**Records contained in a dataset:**
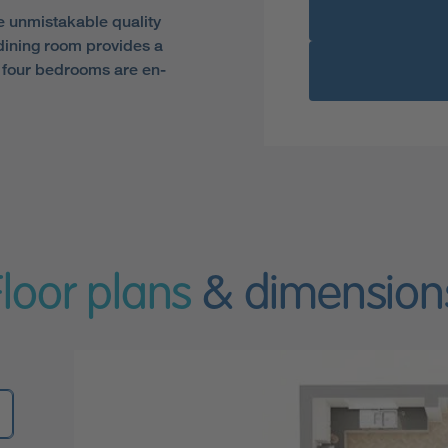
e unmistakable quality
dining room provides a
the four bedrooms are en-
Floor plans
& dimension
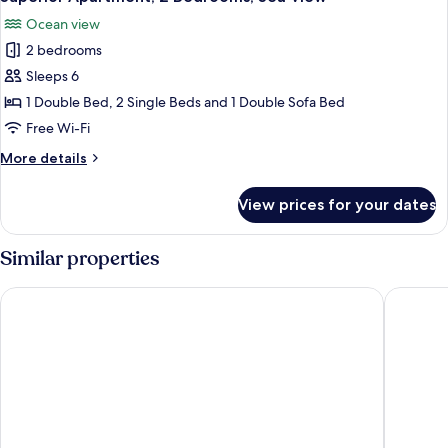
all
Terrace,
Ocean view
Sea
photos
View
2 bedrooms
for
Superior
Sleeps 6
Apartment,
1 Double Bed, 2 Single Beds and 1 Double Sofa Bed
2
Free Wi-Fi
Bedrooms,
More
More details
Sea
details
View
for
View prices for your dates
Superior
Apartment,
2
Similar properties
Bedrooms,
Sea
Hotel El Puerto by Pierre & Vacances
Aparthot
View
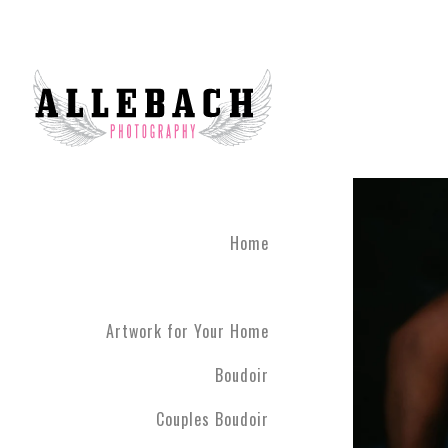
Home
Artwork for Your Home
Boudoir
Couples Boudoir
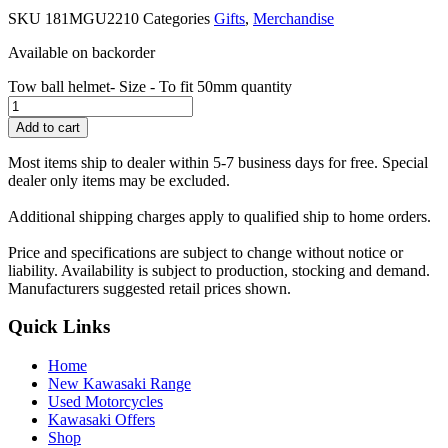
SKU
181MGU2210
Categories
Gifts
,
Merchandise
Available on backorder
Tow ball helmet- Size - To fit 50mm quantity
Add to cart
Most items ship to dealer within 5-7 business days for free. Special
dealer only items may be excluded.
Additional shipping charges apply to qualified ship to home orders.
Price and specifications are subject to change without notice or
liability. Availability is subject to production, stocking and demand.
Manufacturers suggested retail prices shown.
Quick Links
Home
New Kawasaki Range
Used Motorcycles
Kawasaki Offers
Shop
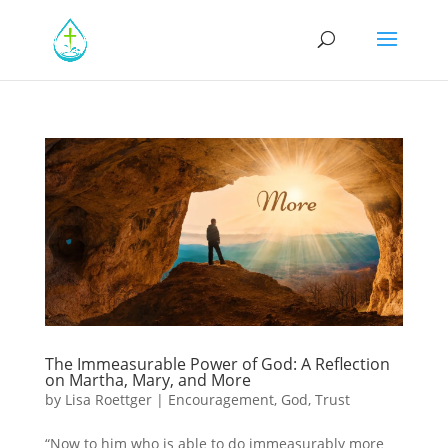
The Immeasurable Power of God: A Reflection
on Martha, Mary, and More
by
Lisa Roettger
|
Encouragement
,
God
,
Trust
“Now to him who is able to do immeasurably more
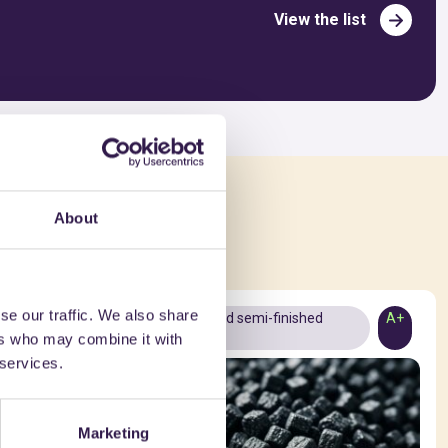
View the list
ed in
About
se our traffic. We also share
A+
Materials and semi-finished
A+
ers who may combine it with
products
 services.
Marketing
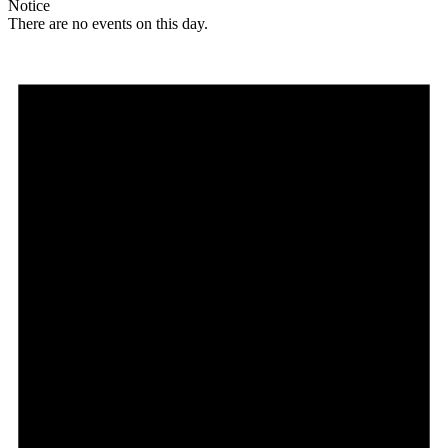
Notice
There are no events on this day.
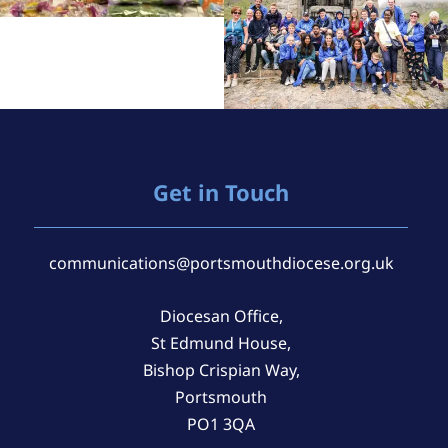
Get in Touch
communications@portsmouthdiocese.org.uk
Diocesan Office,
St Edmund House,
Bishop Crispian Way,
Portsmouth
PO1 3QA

==

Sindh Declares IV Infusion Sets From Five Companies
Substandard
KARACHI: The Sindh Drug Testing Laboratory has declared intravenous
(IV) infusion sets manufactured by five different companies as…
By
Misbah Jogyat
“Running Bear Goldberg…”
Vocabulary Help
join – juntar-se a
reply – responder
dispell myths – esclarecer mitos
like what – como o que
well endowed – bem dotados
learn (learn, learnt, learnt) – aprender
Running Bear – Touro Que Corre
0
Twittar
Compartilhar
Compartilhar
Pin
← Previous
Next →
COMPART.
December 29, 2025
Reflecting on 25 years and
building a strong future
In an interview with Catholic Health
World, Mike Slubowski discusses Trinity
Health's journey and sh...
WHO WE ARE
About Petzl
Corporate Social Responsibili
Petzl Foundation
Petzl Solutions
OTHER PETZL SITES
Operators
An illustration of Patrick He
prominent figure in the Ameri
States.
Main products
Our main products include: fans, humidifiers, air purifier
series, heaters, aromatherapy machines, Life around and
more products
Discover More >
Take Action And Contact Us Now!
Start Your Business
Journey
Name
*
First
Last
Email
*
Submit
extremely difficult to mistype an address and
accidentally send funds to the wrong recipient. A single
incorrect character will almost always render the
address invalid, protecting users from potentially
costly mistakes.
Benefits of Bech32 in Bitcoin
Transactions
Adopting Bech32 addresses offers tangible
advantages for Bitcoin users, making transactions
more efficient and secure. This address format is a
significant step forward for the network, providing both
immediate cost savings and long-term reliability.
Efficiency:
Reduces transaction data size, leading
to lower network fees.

**WHAT IS REQUIRED:** Reprint exactly the lines above that start at the one with "address invalid, protecting" and end at the one with "to lower network fees.", keeping both and adding none.

**EXPECTED ANSWER:**
address invalid, protecting users from potentially
costly mistakes.
Benefits of Bech32 in Bitcoin
Transactions
Adopting Bech32 addresses offers tangible
advantages for Bitcoin users, making transactions
more efficient and secure. This address format is a
significant step forward for the network, providing both
immediate cost savings and long-term reliability.
Efficiency:
Reduces transaction data size, leading
to lower network fees.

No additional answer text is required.